The Science Behind the Naming of IKEA Furniture

The Science Behind the Naming of IKEA Furniture
Photo by Dave Rushen/SOPA Images/LightRocket via Getty Images

For someone who is as big a fan of IKEA as I am, it’s shocking to me that I’ve only just learned there’s a method behind the madness of those strange furniture names.

I know IKEA is a Swedish brand, so the names were always going to sound odd to our English-speaking brains. But I’ve always wondered if there’s a deeper meaning to my Malm furniture. As it turns out, there is!

The logic behind IKEA’s furniture names

IKEA’s naming system began with its founder Ingvar Kamprad. According to Business Insider, Kamprad was dyslexic so he simplified complex item codes.

Therefore, he named each product after a specific type of word – all in Swedish of course.

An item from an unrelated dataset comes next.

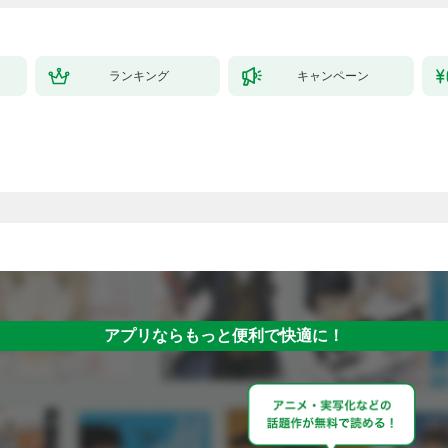
ランキング
キャンペーン
アプリならもっと便利で快適に！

For example, outdoor furniture is named after islands in Scandinavia. Here are some of the IKEA naming translations we know of:

  • Bookcases = professional occupations or male names (wow, okay)
  • Fabrics/curtains = female names
  • Outdoor furniture = Scandinavian islands
  • Rugs = cities/towns in Denmark
  • Bedding ie. pillowcases, sheets etc = flowers and plants
  • Beds, wardrobes = areas in Norway
  • Children’s furniture = mammals, birds, adjectives

If it’s a furniture line, like Malm which covers beds, chests of drawers and desks, the same name may apply across multiple items. Sometimes even employees get naming rights, like the Billy bookcase which is named after IKEA employee Billy Likjedhal.

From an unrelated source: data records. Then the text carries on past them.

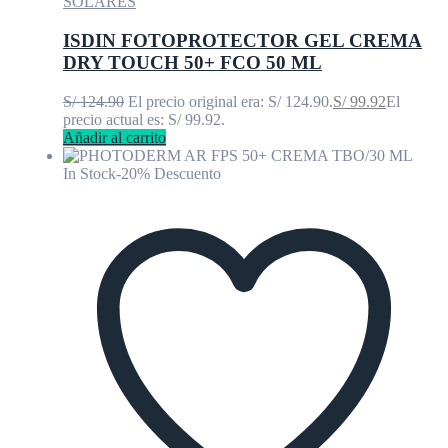
SOLARES
ISDIN FOTOPROTECTOR GEL CREMA
DRY TOUCH 50+ FCO 50 ML
S/
124.90
El precio original era: S/ 124.90.
S/
99.92
El
precio actual es: S/ 99.92.
Añadir al carrito
In Stock
-20% Descuento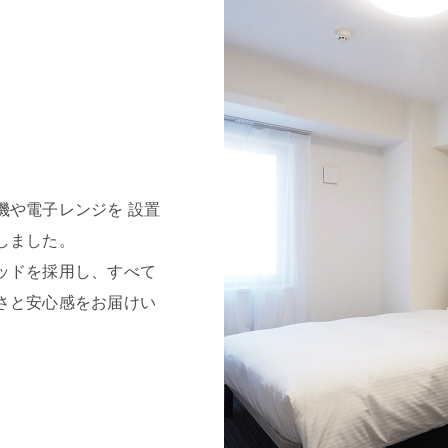
機や電子レンジを 設置
しました。
ッドを採用し、すべて
さと安心感をお届けい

I put this theory to a quick test with Google translate and, lo and behold, it’s true. For instance, Kopparranka sheets translate to copper vine and the Expedit bookcase is a clerk or shop assistant.

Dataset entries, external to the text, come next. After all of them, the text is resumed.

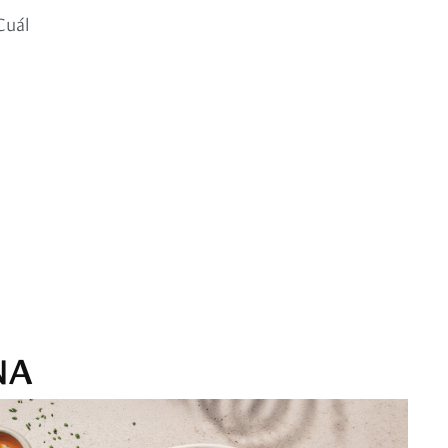
Cuál
NA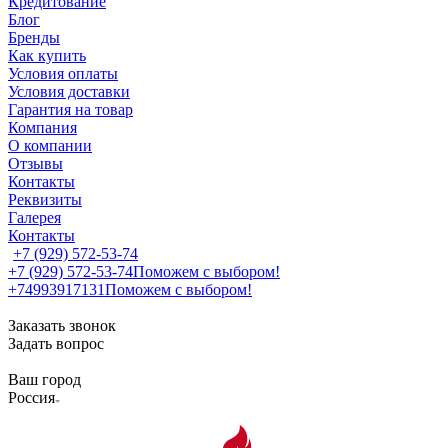
Кредитование
Блог
Бренды
Как купить
Условия оплаты
Условия доставки
Гарантия на товар
Компания
О компании
Отзывы
Контакты
Реквизиты
Галерея
Контакты
+7 (929) 572-53-74
+7 (929) 572-53-74
Поможем с выбором!
+74993917131
Поможем с выбором!
Заказать звонок
Задать вопрос
Ваш город
Россия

Not all the translations come out great, and given the sheer amount of new furniture IKEA comes out with, this rule doesn’t always hold in each market. But most of the time you can learn more about your IKEA furniture with a quick translation. Although it’s probably best to consider this system more of a set of guidelines rather than hard and fast rules. Just like IKEA instruction manuals, right?

This handy unofficial IKEA dictionary is also a great source of information if you’re really curious.

But how about the reason we’re all here? What does IKEA translate to? Well, fun fact, IKEA is actually an acronym of the founder’s name, Ingvar Kamprad, his family’s farm, Elmtaryd, and the village where he grew up, Agunnaryd. Mind = blown.

While this revelation may not help us with the pronunciation of these names, at least we have some idea what they mean now.